Task instructions: Reading the records beneath this task, work out how many lines contain the word "lokal" and reply with only that number.

── Provided data

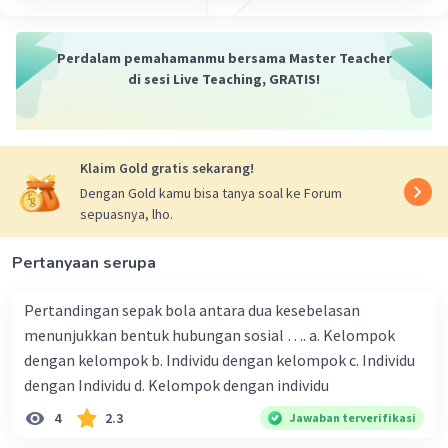
Meningkatkan pemahaman dan
kesadaran masyarakat tentang
Perdalam pemahamanmu bersama Master Teacher
pentingnya budaya lokal.
di sesi Live Teaching, GRATIS!
Melestarikan dan mengembangkan
budaya lokal.
Mempromosikan budaya lokal kepada
masyarakat dunia.
Klaim Gold gratis sekarang!
Dengan Gold kamu bisa tanya soal ke Forum
Upaya eksternal
sepuasnya, lho.
Upaya eksternal adalah upaya yang dilakukan
oleh masyarakat dan pemerintah suatu negara
Pertanyaan serupa
untuk membangun dialog dan kerjasama budaya
dengan negara lain. Upaya-upaya ini dapat
Pertandingan sepak bola antara dua kesebelasan
dilakukan melalui berbagai cara, seperti:
menunjukkan bentuk hubungan sosial …. a. Kelompok
dengan kelompok b. Individu dengan kelompok c. Individu
Membangun hubungan diplomatik
dengan Individu d. Kelompok dengan individu
dengan negara lain.
4
2.3
Jawaban terverifikasi
Meningkatkan kerja sama di bidang
budaya.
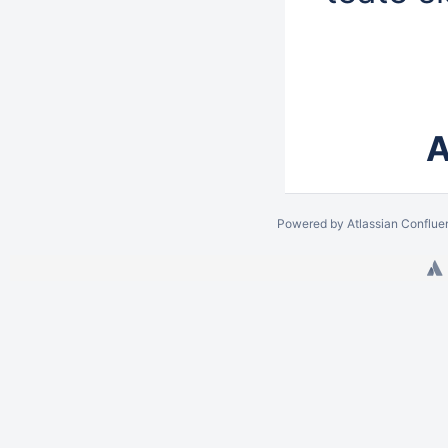
A
Powered by
Atlassian Conflue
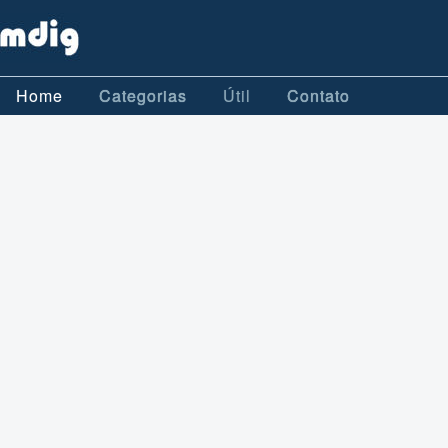
Home
Categorias
Útil
Contato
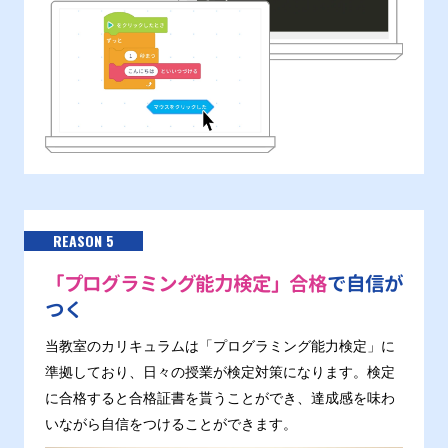
REASON 5
「プログラミング能力検定」合格
で自信が
つく
当教室のカリキュラムは「プログラミング能力検定」に
準拠しており、日々の授業が検定対策になります。検定
に合格すると合格証書を貰うことができ、達成感を味わ
いながら自信をつけることができます。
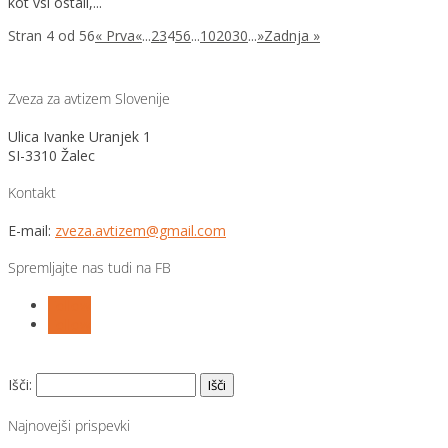
kot vsi ostali,...
Stran 4 od 56
« Prva
«
...
2
3
4
5
6
...
10
20
30
...
»
Zadnja »
Zveza za avtizem Slovenije
Ulica Ivanke Uranjek 1
SI-3310 Žalec
Kontakt
E-mail:
zveza.avtizem@gmail.com
Spremljajte nas tudi na FB
Follow
Follow
Išči:
Najnovejši prispevki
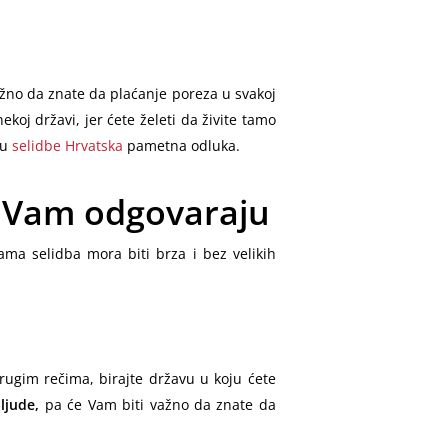
važno da znate da plaćanje poreza u svakoj
koj državi, jer ćete želeti da živite tamo
su
selidbe Hrvatska
pametna odluka.
je Vam odgovaraju
ama selidba mora biti brza i bez velikih
rugim rečima, birajte državu u koju ćete
ljude,
pa će Vam biti važno da znate da
.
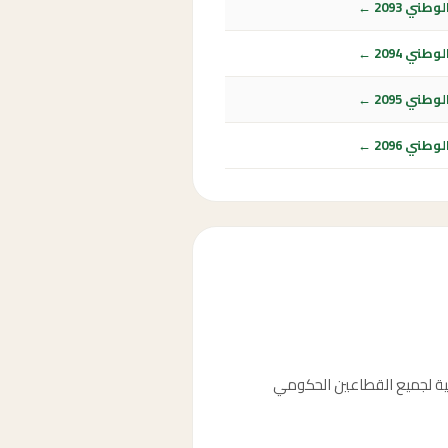
ي 2093 ←
ي 2094 ←
ي 2095 ←
ي 2096 ←
بر 2088، الموافق 6 ربيع الأول 1512هـ، وهو إجازة رسمية لجميع القطاعين الحكومي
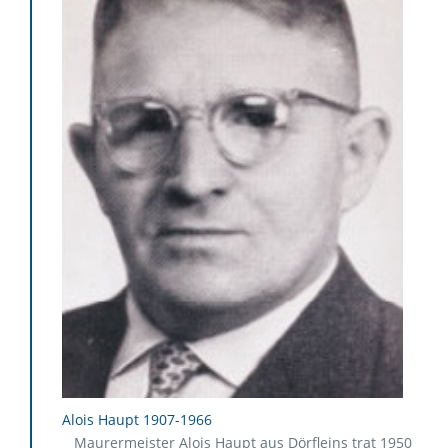
Alois Haupt 1907-1966
Maurermeister Alois Haupt aus Dörfleins trat 1950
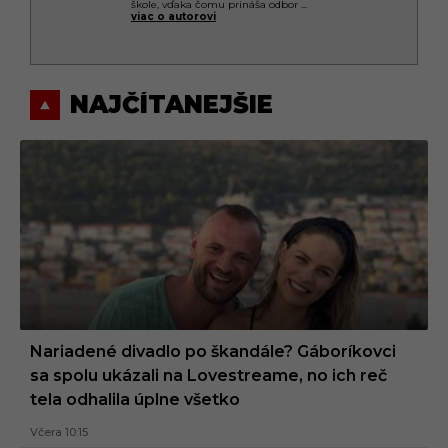
škole, vďaka čomu prináša odbor
...
viac o autorovi
NAJČÍTANEJŠIE
Nariadené divadlo po škandále? Gáboríkovci
sa spolu ukázali na Lovestreame, no ich reč
tela odhalila úplne všetko
Včera 10:15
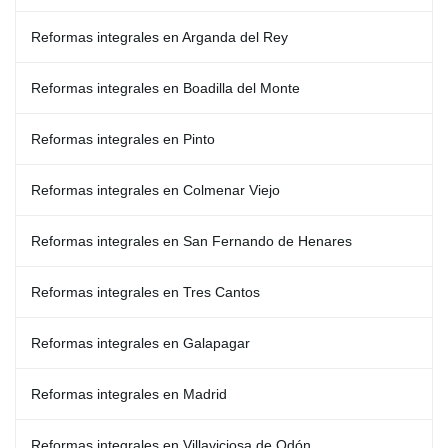
Reformas integrales en Arganda del Rey
Reformas integrales en Boadilla del Monte
Reformas integrales en Pinto
Reformas integrales en Colmenar Viejo
Reformas integrales en San Fernando de Henares
Reformas integrales en Tres Cantos
Reformas integrales en Galapagar
Reformas integrales en Madrid
Reformas integrales en Villaviciosa de Odón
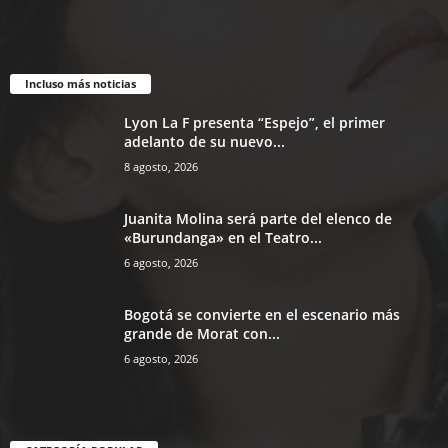
Incluso más noticias
Lyon La F presenta “Espejo”, el primer
adelanto de su nuevo...
8 agosto, 2026
Juanita Molina será parte del elenco de
«Burundanga» en el Teatro...
6 agosto, 2026
Bogotá se convierte en el escenario más
grande de Morat con...
6 agosto, 2026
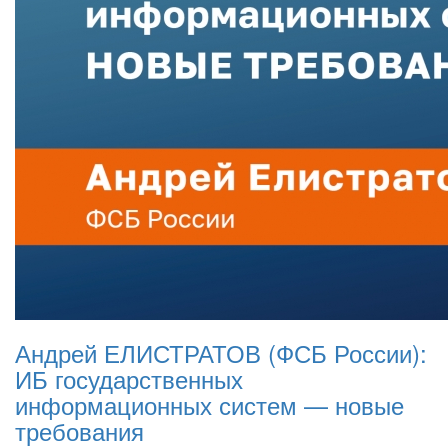
Андрей ЕЛИСТРАТОВ (ФСБ России):
ИБ государственных
информационных систем — новые
требования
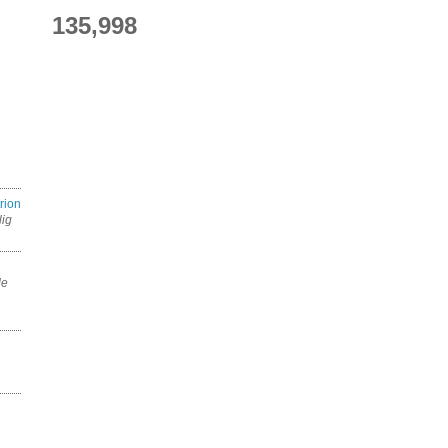
135,998
rion
lig
de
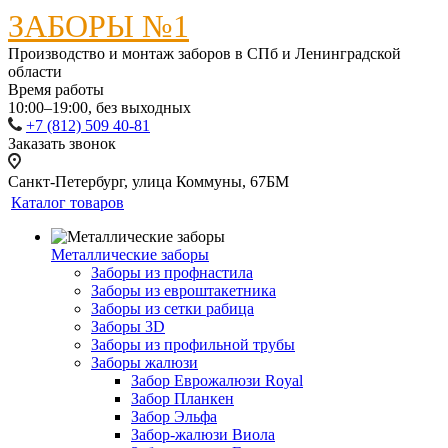
ЗАБОРЫ №1
Производство и монтаж заборов в СПб и Ленинградской
области
Время работы
10:00–19:00, без выходных
+7 (812) 509 40-81
Заказать звонок
Санкт-Петербург, улица Коммуны, 67БМ
Каталог товаров
Металлические заборы
Заборы из профнастила
Заборы из евроштакетника
Заборы из сетки рабица
Заборы 3D
Заборы из профильной трубы
Заборы жалюзи
Забор Еврожалюзи Royal
Забор Планкен
Забор Эльфа
Забор-жалюзи Виола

────

Worked solution: 3